[A2k] Oh Geez . . . Prior Art was Dismissed Based on *Processor!*
seth.p.johnson at gmail.com
Wed Aug 29 02:55:36 PDT 2012
. . . in the Apple v Samsung case:
This guy is now going to become the poster child for "IP Delusion."
We're being encouraged to act like imbeciles just trying to sound reasonable:
Just listen -- especially close at 2m50s up to 4m.
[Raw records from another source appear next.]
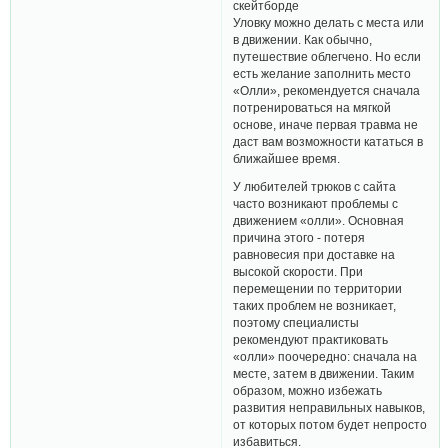
скейтборде
Уловку можно делать с места или
в движении. Как обычно,
путешествие облегчено. Но если
есть желание заполнить место
«Олли», рекомендуется сначала
потренироваться на мягкой
основе, иначе первая травма не
даст вам возможности кататься в
ближайшее время.
У любителей трюков с сайта
часто возникают проблемы с
движением «олли». Основная
причина этого - потеря
равновесия при доставке на
высокой скорости. При
перемещении по территории
таких проблем не возникает,
поэтому специалисты
рекомендуют практиковать
«олли» поочередно: сначала на
месте, затем в движении. Таким
образом, можно избежать
развития неправильных навыков,
от которых потом будет непросто
избавиться.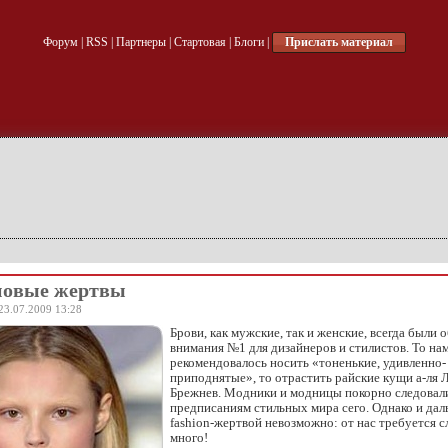
Форум
|
RSS
|
Партнеры
|
Стартовая
|
Блоги
|
Прислать материал
новые жертвы
23.07.2009 13:28
Брови, как мужские, так и женские, всегда были 
внимания №1 для дизайнеров и стилистов. То на
рекомендовалось носить «тоненькие, удивленно-
приподнятые», то отрастить райские кущи а-ля 
Брежнев. Модники и модницы покорно следовал
предписаниям стильных мира сего. Однако и да
fashion-жертвой невозможно: от нас требуется 
много!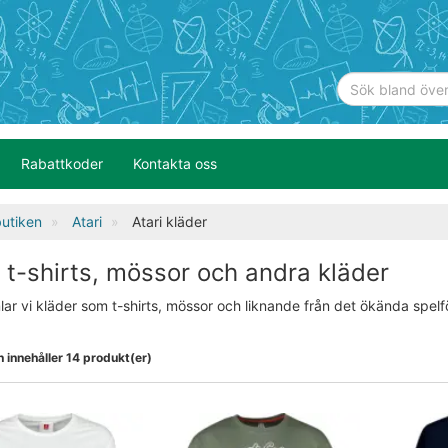
Rabattkoder
Kontakta oss
utiken
Atari
Atari kläder
i t-shirts, mössor och andra kläder
ar vi kläder som t-shirts, mössor och liknande från det ökända spelf
 innehåller 14 produkt(er)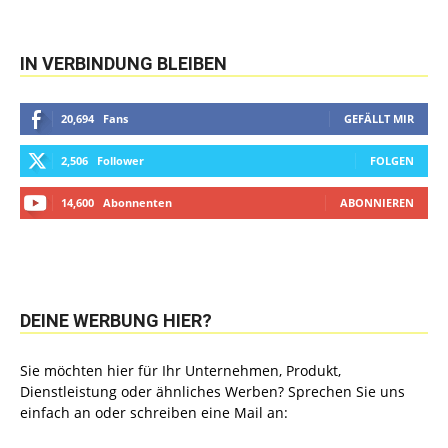
IN VERBINDUNG BLEIBEN
20,694
Fans
GEFÄLLT MIR
2,506
Follower
FOLGEN
14,600
Abonnenten
ABONNIEREN
DEINE WERBUNG HIER?
Sie möchten hier für Ihr Unternehmen, Produkt,
Dienstleistung oder ähnliches Werben? Sprechen Sie uns
einfach an oder schreiben eine Mail an: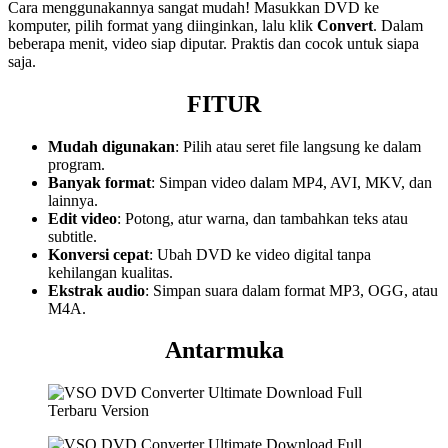
Cara menggunakannya sangat mudah! Masukkan DVD ke
komputer, pilih format yang diinginkan, lalu klik
Convert
. Dalam
beberapa menit, video siap diputar. Praktis dan cocok untuk siapa
saja.
FITUR
Mudah digunakan
: Pilih atau seret file langsung ke dalam
program.
Banyak format
: Simpan video dalam MP4, AVI, MKV, dan
lainnya.
Edit video
: Potong, atur warna, dan tambahkan teks atau
subtitle.
Konversi cepat
: Ubah DVD ke video digital tanpa
kehilangan kualitas.
Ekstrak audio
: Simpan suara dalam format MP3, OGG, atau
M4A.
Antarmuka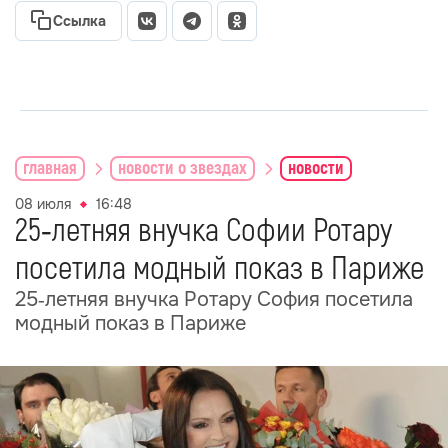
Ссылка
главная
новости о звездах
новости
08 июля
16:48
25‑летняя внучка Софии Ротару
посетила модный показ в Париже
25‑летняя внучка Ротару София посетила
модный показ в Париже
He literally has
the genius insight of making up a principle to break a stalemate on
how they understood prior art, based on the "epiphany" that the
software on the Apple could not run on the "prior art" -- the hardware
that the demonstrated prior art ran on -- and vice versa.
Listen to just before that, from 1m30s on, too -- he addresses the
prior art in terms of the "patent prosecution process" and in a
mealy-mouthed attempt to represent the issue they had, describes it as
how prior art could render a patent acceptable (!) or not -- then he
literally states that he "decided" he could represent the matter best
by saying how it would work if it were his own patent.
But listen to the whole thing to see the complete screwiness of the
reasoning that went on.
Aren't we now about to get a clamor for cluefulness on how exclusive
rights policy is represented? Aren't we about to denounce this whole
proceeding? Poor guy, I have to say, but -- dang!